I will not support this terminology, for I think that it reflects not a progressive and natural development of psychology, but a temporary scientismic perversion, and I hope that psychology will succeed to release itself from it. Instead, I will use the term 'psychological' in the sense that is usual for most of people, synonymous with 'mental' – that stands for various aspects of human subjectivity.[8]

A terminological explanation: two meanings of 'phenomenon'

The adjective 'phenomenal' is derived from the noun 'phenomenon'.

It is important to keep in mind that the noun 'phenomenon' is used in two very different senses:

(1) in the sense of common language and science – for example, when we talk about natural or social phenomena – 'phenomenon' is merely something that has place in reality (in nature, society, etc.).

(2) in the specific philosophical (Kantian) sense, 'phenomenon' is the concept that designates mental representations of reality – how reality appears to a person, in human forms of perception and thinking; in this sense, 'phenomenon' is opposed to reality as 'noumenon', 'thing-in-itself'.

The adjective 'phenomenal', as it is used in this book, is derivative from 'phenomenon' in the sense (2), not in the sense (1). The same goes for the noun 'phenomenology' (either as 'a science about the phenomenal' or as 'a complex phenomenal system').

Unlike this, the word 'phenomenon' will most often be used in the sense (1), if the other sense is not stipulated directly or obvious from a context.

Are the "Bodily" ("Physical") Experiences Bodily (Physical)?

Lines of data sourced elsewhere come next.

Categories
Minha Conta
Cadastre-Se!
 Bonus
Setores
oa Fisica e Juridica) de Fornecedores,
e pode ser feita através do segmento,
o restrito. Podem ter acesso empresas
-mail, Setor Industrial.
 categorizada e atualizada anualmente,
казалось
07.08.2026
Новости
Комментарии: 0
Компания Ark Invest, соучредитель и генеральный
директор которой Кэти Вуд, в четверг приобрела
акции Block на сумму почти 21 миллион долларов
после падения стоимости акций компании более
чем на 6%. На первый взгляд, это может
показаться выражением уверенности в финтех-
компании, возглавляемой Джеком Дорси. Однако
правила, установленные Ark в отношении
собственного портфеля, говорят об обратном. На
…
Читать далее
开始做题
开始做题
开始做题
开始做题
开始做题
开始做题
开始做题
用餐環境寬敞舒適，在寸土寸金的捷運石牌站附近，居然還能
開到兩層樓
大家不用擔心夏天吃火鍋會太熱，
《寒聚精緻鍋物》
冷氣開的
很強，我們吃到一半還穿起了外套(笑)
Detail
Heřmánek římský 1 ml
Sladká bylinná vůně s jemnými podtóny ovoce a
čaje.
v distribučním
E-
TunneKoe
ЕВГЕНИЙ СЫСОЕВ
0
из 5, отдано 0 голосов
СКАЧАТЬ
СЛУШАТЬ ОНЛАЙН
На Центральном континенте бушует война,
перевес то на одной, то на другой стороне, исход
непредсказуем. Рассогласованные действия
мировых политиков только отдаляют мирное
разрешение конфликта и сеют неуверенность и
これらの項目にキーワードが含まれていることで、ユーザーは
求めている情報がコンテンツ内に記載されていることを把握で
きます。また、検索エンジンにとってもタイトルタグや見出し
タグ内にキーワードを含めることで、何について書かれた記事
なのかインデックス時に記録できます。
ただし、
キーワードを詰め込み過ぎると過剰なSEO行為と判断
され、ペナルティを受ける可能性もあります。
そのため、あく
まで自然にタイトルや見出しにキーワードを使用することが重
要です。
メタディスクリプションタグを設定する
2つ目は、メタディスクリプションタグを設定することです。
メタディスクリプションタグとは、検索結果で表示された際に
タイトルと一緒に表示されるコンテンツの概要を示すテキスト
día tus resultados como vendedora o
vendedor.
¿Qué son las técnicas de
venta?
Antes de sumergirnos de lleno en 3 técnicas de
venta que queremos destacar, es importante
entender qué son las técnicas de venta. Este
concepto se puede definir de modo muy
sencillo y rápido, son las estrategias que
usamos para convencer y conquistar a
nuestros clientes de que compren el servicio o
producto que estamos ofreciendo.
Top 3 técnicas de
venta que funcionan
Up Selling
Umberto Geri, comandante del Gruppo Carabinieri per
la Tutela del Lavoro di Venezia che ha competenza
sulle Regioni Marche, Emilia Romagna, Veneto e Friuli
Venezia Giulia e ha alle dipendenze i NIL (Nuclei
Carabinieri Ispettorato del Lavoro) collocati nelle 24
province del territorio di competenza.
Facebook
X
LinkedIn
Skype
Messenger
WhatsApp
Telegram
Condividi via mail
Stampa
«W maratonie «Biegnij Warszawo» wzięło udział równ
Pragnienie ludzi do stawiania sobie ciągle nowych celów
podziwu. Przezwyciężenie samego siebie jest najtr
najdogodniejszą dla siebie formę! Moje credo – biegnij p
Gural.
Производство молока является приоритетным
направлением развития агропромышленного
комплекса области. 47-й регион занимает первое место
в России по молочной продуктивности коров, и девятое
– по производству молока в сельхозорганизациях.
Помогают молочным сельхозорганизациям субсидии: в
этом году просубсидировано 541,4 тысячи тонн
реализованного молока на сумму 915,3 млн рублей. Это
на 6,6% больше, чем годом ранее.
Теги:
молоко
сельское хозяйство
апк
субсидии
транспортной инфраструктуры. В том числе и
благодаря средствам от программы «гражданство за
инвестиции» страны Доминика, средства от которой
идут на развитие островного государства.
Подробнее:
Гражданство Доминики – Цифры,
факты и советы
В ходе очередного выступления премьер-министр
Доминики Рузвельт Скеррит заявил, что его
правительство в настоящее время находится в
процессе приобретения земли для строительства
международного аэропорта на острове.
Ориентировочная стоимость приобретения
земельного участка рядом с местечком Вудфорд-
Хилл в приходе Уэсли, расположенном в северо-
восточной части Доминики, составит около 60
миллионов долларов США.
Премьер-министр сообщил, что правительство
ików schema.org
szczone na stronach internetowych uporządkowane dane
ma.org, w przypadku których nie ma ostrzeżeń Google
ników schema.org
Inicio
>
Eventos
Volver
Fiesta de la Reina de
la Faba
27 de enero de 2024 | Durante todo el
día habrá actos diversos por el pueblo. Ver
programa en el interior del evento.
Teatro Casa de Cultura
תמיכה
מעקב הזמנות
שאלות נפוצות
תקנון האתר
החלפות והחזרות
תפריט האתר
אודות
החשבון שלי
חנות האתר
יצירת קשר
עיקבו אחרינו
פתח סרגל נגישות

There is a widespread mistake about sensations (visual, auditory, olfactory, gustatory, tactile), and such a feeling as pain. Such sensations are often described as bodily or physical, and this may mislead, make us accustomed, as a matter of course, to the idea that they belong to the body, i.e., are nothing but some physical processes or states.

It is telling that many people who are inclined to believe that emotions (joy, grief, love, hatred), thoughts, and will are states of the soul (not of the body) also believe, on the other hand, that perceptual sensations and pain are states of the body (not of the soul). However, if the soul, as something distinct from the body, really exists, if our minds (mental selves) are something else than physical processes in the brain, then placing "bodily" ("physical") sensations on another side of the "boundary" from emotions, thoughts, and will is mistaken.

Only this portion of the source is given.